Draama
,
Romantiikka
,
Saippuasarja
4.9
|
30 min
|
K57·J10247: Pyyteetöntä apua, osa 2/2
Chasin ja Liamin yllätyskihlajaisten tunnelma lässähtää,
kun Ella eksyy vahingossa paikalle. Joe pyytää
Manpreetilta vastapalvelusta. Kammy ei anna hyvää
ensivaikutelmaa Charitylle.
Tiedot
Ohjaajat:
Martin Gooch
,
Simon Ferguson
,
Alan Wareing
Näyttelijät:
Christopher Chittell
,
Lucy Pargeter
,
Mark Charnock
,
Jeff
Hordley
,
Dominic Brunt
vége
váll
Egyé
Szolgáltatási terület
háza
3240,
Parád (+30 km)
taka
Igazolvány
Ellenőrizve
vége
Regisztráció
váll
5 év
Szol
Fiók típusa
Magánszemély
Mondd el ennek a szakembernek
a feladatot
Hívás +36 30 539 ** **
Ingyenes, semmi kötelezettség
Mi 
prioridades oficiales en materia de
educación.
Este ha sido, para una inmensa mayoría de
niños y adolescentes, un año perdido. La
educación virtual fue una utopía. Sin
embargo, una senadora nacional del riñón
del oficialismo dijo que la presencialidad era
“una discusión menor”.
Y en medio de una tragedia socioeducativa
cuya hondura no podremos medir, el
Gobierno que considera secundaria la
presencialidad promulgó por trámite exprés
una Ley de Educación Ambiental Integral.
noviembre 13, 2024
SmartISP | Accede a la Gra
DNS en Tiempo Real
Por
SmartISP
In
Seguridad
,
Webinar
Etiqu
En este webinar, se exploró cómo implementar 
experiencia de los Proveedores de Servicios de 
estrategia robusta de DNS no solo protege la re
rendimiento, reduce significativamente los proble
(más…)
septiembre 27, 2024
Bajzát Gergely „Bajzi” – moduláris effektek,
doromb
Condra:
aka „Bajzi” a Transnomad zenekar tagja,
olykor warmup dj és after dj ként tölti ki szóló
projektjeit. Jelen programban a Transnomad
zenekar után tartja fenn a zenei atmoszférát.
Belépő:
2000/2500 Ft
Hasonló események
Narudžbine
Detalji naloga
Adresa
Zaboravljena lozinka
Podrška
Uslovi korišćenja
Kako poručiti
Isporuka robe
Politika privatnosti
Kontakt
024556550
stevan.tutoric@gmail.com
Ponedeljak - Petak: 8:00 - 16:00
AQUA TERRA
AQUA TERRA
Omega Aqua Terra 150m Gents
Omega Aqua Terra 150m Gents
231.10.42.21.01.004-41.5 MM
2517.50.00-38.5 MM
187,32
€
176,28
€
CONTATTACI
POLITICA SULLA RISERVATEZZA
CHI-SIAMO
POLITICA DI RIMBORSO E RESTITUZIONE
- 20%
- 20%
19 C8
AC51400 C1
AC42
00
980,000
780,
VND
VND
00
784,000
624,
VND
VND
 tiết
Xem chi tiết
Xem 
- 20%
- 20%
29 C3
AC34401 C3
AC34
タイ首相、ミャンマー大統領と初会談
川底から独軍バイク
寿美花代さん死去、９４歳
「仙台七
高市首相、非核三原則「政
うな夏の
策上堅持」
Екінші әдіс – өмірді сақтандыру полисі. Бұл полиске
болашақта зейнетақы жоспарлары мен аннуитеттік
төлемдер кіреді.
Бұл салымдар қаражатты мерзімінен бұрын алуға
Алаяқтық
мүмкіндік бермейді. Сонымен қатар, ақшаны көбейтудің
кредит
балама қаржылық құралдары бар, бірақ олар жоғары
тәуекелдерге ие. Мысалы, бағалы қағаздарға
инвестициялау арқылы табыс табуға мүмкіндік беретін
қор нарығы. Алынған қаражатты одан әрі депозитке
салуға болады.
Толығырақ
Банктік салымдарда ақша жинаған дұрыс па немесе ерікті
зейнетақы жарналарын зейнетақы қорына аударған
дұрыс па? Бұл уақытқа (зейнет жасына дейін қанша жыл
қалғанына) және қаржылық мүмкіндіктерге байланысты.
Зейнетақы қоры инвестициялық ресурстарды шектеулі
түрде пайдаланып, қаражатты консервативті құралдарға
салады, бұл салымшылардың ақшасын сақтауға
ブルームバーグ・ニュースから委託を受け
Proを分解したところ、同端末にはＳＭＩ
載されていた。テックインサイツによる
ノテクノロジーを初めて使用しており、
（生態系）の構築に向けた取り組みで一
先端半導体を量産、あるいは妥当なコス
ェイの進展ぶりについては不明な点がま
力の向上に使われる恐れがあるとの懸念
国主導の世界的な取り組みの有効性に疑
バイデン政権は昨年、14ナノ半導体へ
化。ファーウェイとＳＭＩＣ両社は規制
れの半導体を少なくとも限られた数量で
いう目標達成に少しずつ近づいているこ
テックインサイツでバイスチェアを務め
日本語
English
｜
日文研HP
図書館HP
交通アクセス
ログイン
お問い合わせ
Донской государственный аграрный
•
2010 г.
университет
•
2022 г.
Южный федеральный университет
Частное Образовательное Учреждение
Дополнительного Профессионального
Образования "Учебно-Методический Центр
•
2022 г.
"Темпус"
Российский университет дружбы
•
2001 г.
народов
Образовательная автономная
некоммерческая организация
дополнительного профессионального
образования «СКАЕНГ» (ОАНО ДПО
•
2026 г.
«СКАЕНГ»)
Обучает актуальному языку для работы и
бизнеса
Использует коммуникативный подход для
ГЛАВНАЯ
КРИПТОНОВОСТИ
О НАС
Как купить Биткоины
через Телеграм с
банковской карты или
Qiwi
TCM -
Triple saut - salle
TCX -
━━━━━━━━━━
### WHAT TO WORK ON
Report how many lines in the material contain "Transnomad". Write the number and stop.

### PROBLEM SOLUTION
2